Part 1- Feliz Navidad

A couple videos to get you in the mood. Hint: It’s not a Mexican-American Christmas without the second one!!!


(If your life is sad and you don’t know what a tamale is, click here)

Every year in mid-December, my mother’s enormous family [enormous number of people, not enormous people] migrate from all over Los Angeles, San Bernadino and Orange Counties to East Los Angeles (technically Monterey Park, but it’s right next to East LA college so I argue its an accurate description) for a tamale-making extravaganza. Four generations line up at the counter, aprons in tow, ready to spread & stuff 300 tamales for Christmas eve.

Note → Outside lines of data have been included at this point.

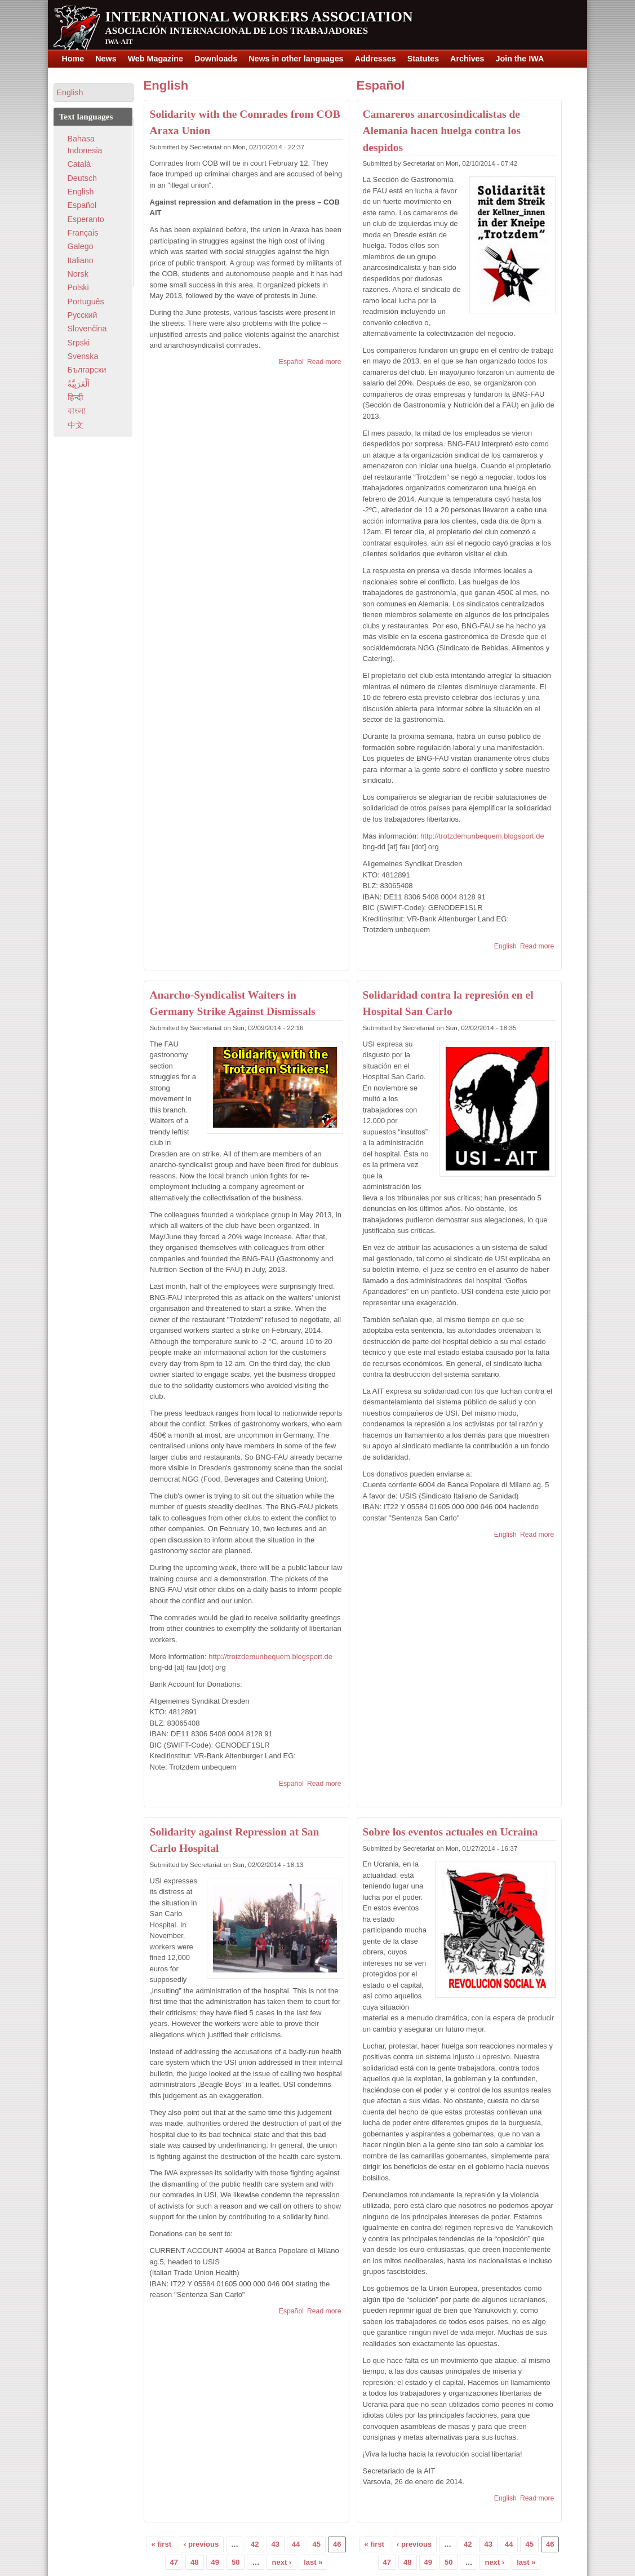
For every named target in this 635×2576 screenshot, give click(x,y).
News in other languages (295, 58)
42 (255, 2544)
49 (215, 2562)
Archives (467, 58)
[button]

It’s a mix of assembly line and gossip circle, which normally isn’t much of a problem, but this year my grandpa decided we needed to take steps to preserve the process and wanted to video the entire event. At the corner of the kitchen, in the most cumbersome and awkward place possible, he put up his video camera on its tripod and hits record. Unfortunately, he didn’t quite make it clear enough to us that our every word was being immortalized via DVD. Almost immediately, in true Venti fashion, a rather racy conversation began as people began to trickle through the front door. Suddenly, we were hit with the stark realization that the little red light on the camera was illuminated–judging us, mocking us…knowing all.  Evidence of the questionable exchange needed to be quickly destroyed from existence. Wouldn’t you know it was grandpa’s last DVD? After a quick trip to the supermarket, we were back on track and on film. In the end we got most of the day on tape–and only about 46.27% would be problematic for the Motion Picture Association of America (They do movie ratings).

Our little tamale army make red (pork/beef mixture) and green (chile) tamales. Just like Italians with pasta sauce, most people (of Central or South American descent) believe that their grandma makes the best tamales. When I say that, though, I’ve got some legitimate back up. My family’s tamales are so badass they were even featured in the LA Times food section! In case you are wondering, we do make a couple sweet tamales but I find the idea of them to be absolutely disgusting, so let’s not even go there. Personally, I prefer the red tamales. This tends to work out for me because for some inexplicable reason more and more of my family members are becoming vegetarian and that means more meaty goodness for me.

Cheers, a toast to meaty goodness.

“I’ve got cousins galore. Mexicans just spread all their seeds. And the women just pop them out.”